Data to process section start
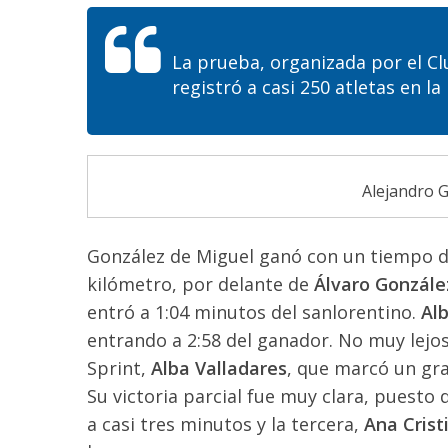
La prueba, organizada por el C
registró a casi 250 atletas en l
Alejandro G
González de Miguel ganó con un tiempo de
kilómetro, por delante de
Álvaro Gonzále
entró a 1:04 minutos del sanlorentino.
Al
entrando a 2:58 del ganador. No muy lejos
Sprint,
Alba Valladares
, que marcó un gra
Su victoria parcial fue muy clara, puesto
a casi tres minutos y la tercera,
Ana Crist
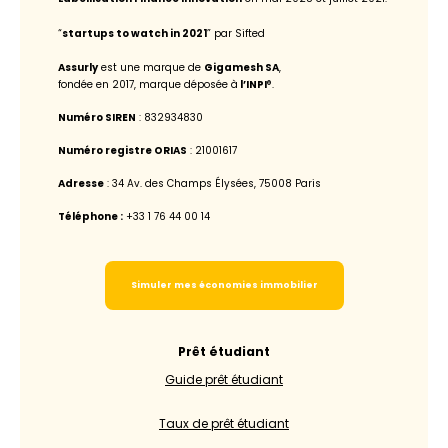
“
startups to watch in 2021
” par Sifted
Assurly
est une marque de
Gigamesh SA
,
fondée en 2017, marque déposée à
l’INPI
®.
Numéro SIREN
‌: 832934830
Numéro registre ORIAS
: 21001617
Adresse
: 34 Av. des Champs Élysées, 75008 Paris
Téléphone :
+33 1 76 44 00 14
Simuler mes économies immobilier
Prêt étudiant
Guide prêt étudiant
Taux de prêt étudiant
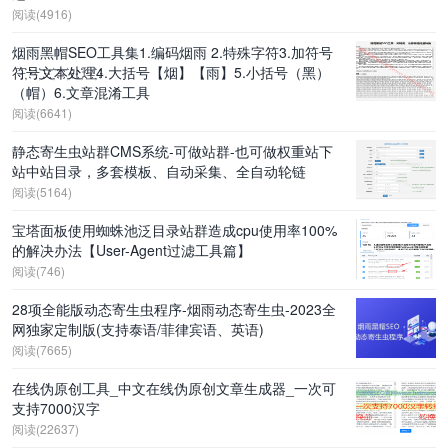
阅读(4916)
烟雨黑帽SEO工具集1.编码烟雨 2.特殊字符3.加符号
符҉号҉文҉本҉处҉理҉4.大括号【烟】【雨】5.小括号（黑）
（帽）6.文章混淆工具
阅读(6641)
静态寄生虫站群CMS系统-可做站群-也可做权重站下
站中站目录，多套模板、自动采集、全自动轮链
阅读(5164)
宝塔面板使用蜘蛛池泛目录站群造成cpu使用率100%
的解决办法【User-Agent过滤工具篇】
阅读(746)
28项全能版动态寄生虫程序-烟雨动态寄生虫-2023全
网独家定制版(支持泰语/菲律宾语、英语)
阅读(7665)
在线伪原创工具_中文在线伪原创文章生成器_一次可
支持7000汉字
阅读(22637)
Data to process section end
Data to process section start
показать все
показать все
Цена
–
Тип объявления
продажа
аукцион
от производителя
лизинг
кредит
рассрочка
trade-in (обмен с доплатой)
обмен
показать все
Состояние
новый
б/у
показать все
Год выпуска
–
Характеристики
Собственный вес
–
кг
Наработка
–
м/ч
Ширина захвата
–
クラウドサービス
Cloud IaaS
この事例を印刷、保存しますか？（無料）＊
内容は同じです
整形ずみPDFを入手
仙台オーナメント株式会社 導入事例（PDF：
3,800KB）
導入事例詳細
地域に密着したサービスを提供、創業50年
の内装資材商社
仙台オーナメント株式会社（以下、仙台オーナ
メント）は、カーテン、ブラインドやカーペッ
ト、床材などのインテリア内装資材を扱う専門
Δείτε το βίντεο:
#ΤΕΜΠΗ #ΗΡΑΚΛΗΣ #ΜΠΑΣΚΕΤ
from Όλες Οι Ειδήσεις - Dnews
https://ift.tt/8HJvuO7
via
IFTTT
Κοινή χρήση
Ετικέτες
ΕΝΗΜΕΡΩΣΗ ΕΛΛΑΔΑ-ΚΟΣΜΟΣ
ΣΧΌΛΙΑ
Data to process section end
Data to process section start
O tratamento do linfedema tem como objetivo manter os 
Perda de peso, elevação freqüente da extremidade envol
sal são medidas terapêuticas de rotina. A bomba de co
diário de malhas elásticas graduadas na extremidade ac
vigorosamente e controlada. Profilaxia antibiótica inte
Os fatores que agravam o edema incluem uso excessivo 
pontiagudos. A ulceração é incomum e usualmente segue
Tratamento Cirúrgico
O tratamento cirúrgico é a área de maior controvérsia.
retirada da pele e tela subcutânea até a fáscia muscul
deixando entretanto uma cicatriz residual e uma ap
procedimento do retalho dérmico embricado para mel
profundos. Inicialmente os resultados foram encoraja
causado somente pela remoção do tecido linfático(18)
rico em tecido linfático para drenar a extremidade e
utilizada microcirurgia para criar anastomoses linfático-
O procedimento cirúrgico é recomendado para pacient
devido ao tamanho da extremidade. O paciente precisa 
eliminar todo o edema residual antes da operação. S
Data to process section end
• [What you need to do]
For the data above, state only how many lines include the word "linfático".

• [Task solution]
3